Detailed sequence flows are abstracted for confidentiality.
3.3 Identity Layer: Identity Mesh & Credential Projection
To address the Identity Gap, we implemented a declarative credential injection and auto-refresh mechanism.
- Credential Projection Controller: Packages Master's Token as a Secret and syncs it to the Client Cluster.
- Token Auto-Refresh (Rotation): Designed a state machine that refreshes Tokens periodically, utilizing Kubelet's file projection feature for zero-downtime rotation.
Technical Details: Cross-Cluster Identity Hot Rotation
Loading diagram...
Detailed implementation specifics are abstracted for confidentiality.
3.4 Governance Layer: Centralized Control
We adhered to the "Control Flow Returns to Master" design principle.
- Billing Gatekeeper: Forced the Autoscaler to call back to Master API to request resources, ensuring every scaling operation passes Quota Check, eliminating "Shadow IT".
- Fault Domain Isolation: Anchored stateful control components in the stable Master cluster. Even if underlying GPU nodes (Spot Instances) are massively reclaimed, the brain survives with self-healing capability.
4. Result (Outcomes & Impact)
This architecture was successfully deployed in production, supporting stable operation of large-scale heterogeneous compute clusters.
4.1 Quantitative Metrics
- Capacity Scaling: Achieved significant capacity scaling, breaking through single-cluster bottlenecks to regional-level resource pools.

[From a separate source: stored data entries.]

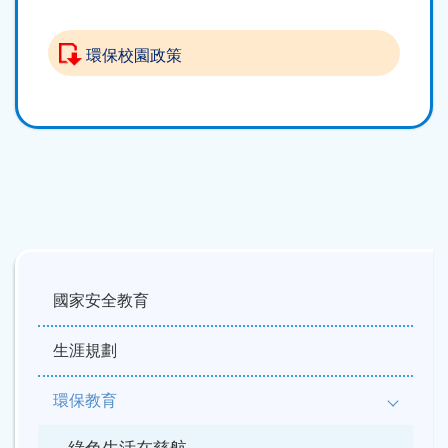
環保校園政策
Main
navigation
國家安全教育
生涯規劃
環保教育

- Cost Optimization: By seamlessly scheduling compute workloads to reserved/spot instance pools, achieved substantial TCO reduction.

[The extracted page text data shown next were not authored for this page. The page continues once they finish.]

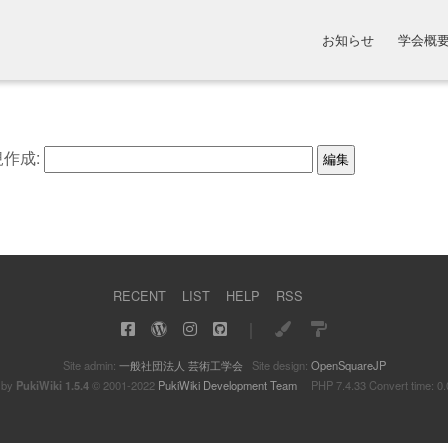
お知らせ
学会概
作成:
RECENT
LIST
HELP
RSS
｜
Site admin:
一般社団法人 芸術工学会
Site design:
OpenSquareJP
 by
PukiWiki 1.5.4
© 2001-2022
PukiWiki Development Team
PHP 7.4.33 Convert time: 0.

- Operational Efficiency: Automated telemetry and fault isolation mechanisms significantly reduced Mean Time to Detection (MTTD) of problematic workers.
4.2 Qualitative Value
- Ultimate Compute-Storage Separation: Truly achieved physical and logical decoupling of Control Plane and Data Plane.
- Seamless User Experience: Users continue using standard K8s API, completely unaware of the underlying cross-cluster complex topology.
- Standardized Security Compliance: Through unified Token rotation and least-privilege principles, solved long-standing static credential leakage risks.
5. Summary
This case proves that in the cloud-native era, "distributed execution" doesn't mean sacrificing "centralized governance". Through K8s on K8s recursive design and Mesh technology's fine-grained traffic/identity control, we provided a universal architectural paradigm for large-scale AI compute infrastructure.